AlphaGo Part III
What is the problem in reaching AGI? Haven’t machines proved powerful enough to solve all hard problems we through to them: locomotion, playing games, driving cars, translation, even cooking. So, we are already there, aren’t we? No.
The problem I see can be stated in one phrase: these machines do not have “free will”, or in other words, they don’t known what to do unless a human tell them the goal, or, in ML terms, the objective function (or loss function) to be minimized.
We learn mostly by unsupervised learning, not supervised learning, as in Go. How to reach to a point where a machine will find automatically what goals to reach and optimize is a long shot from where we are today. So, what is the problem?
The problem is finding what “pseudo-objective function” we should give the machine to learn. Reward optimization, as proposed by schmidhuber is ok when the task is well defined and you have frequent or infrequent rewards. However, for more high-level cognition we don’t have obvious rewards. What is the reward of curiosity, of art, of creativity?
Furthermore, you always need an external observer or teacher to interpret the results of the machine and to choose which reward to pick among an infinite number of possibilities. That’s the problem: the machine is isolated from the world and it needs ALWAYS an outside agent consciousness to tell the meaning of inputs & outputs and the goals.
My take on that is simple: the pseudo-objective function is “meaning”. The machine will try to minimize the serendipity or surprise, between what it thinks is the world and and it observes from the world.
Given its computational capabilities, it will start creating models of the world as he observes data (a model is simply a set of abstractions he learns to represent invariant properties he may find in observations).
Based on these models, the agent will generalize these patterns to other unseen observations. If it founds something as expected, then he confirms. If it sees something unexpected, then it will reconsider its model based on what he observed in the past and what he is seeing.

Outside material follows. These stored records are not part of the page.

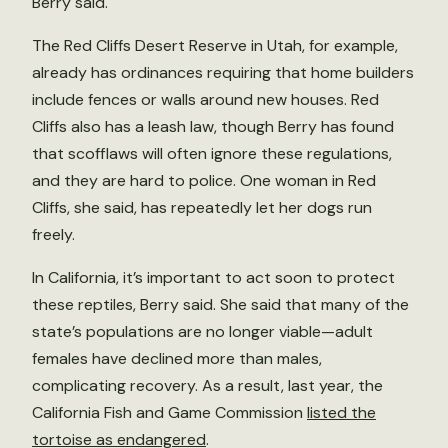
Berry said.
The Red Cliffs Desert Reserve in Utah, for example,
already has ordinances requiring that home builders
include fences or walls around new houses. Red
Cliffs also has a leash law, though Berry has found
that scofflaws will often ignore these regulations,
and they are hard to police. One woman in Red
Cliffs, she said, has repeatedly let her dogs run
freely.
In California, it’s important to act soon to protect
these reptiles, Berry said. She said that many of the
state’s populations are no longer viable—adult
females have declined more than males,
complicating recovery. As a result, last year, the
California Fish and Game Commission
listed the
tortoise as endangered
.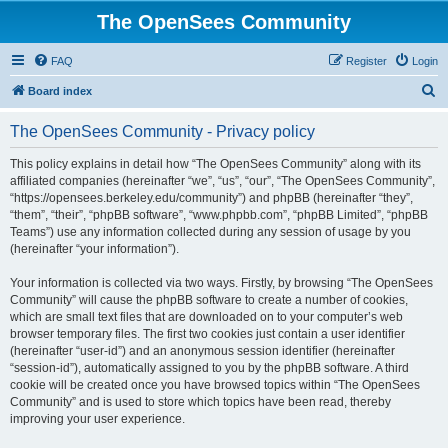
The OpenSees Community
FAQ
Register
Login
S
Board index
e
The OpenSees Community - Privacy policy
a
r
This policy explains in detail how “The OpenSees Community” along with its
affiliated companies (hereinafter “we”, “us”, “our”, “The OpenSees Community”,
c
“https://opensees.berkeley.edu/community”) and phpBB (hereinafter “they”,
h
“them”, “their”, “phpBB software”, “www.phpbb.com”, “phpBB Limited”, “phpBB
Teams”) use any information collected during any session of usage by you
(hereinafter “your information”).
Your information is collected via two ways. Firstly, by browsing “The OpenSees
Community” will cause the phpBB software to create a number of cookies,
which are small text files that are downloaded on to your computer’s web
browser temporary files. The first two cookies just contain a user identifier
(hereinafter “user-id”) and an anonymous session identifier (hereinafter
“session-id”), automatically assigned to you by the phpBB software. A third
cookie will be created once you have browsed topics within “The OpenSees
Community” and is used to store which topics have been read, thereby
improving your user experience.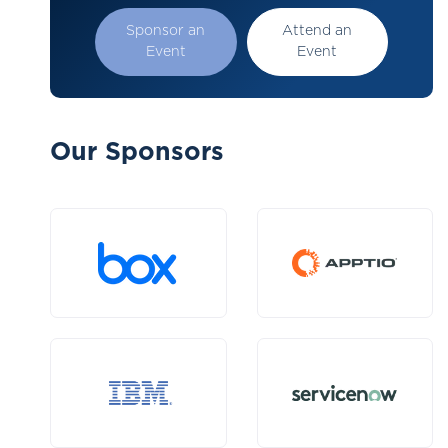
Sponsor an
Attend an
Event
Event
Our Sponsors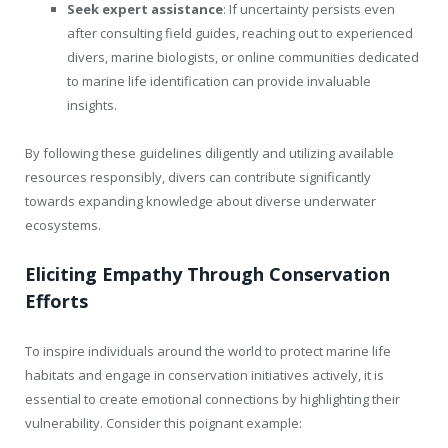
Seek expert assistance
: If uncertainty persists even
after consulting field guides, reaching out to experienced
divers, marine biologists, or online communities dedicated
to marine life identification can provide invaluable
insights.
By following these guidelines diligently and utilizing available
resources responsibly, divers can contribute significantly
towards expanding knowledge about diverse underwater
ecosystems.
Eliciting Empathy Through Conservation
Efforts
To inspire individuals around the world to protect marine life
habitats and engage in conservation initiatives actively, it is
essential to create emotional connections by highlighting their
vulnerability. Consider this poignant example: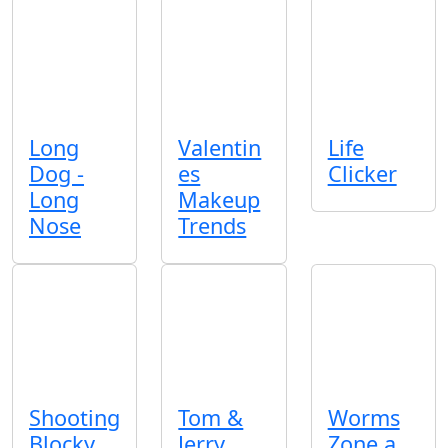
Long
Valentin
Life
Dog -
es
Clicker
Long
Makeup
Nose
Trends
Shooting
Tom &
Worms
Blocky
Jerry
Zone a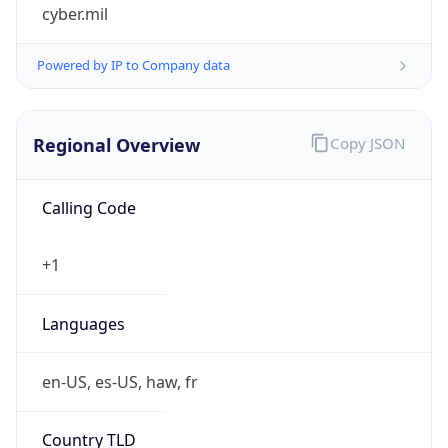
cyber.mil
Powered by IP to Company data
Regional Overview
Copy JSON
Calling Code
+1
Languages
en-US, es-US, haw, fr
Country TLD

The agent tries to create a story, a narrative, that creates a sense of unity, cohesion of all elements he is observing. So, in other words, the objective is to maximize the state of internal coherence – the meaning. The observation take only a secondary role and are conditioned by the bias of the model that the system already have. It is conditioned by the world but its learning is completely independent from the world. That’s the challenge.
So, unless we create curiosity driven machine capable to incorporate some level of subjectivity of the world, we will not solve the last missing part of the puzzle to achieve AGI.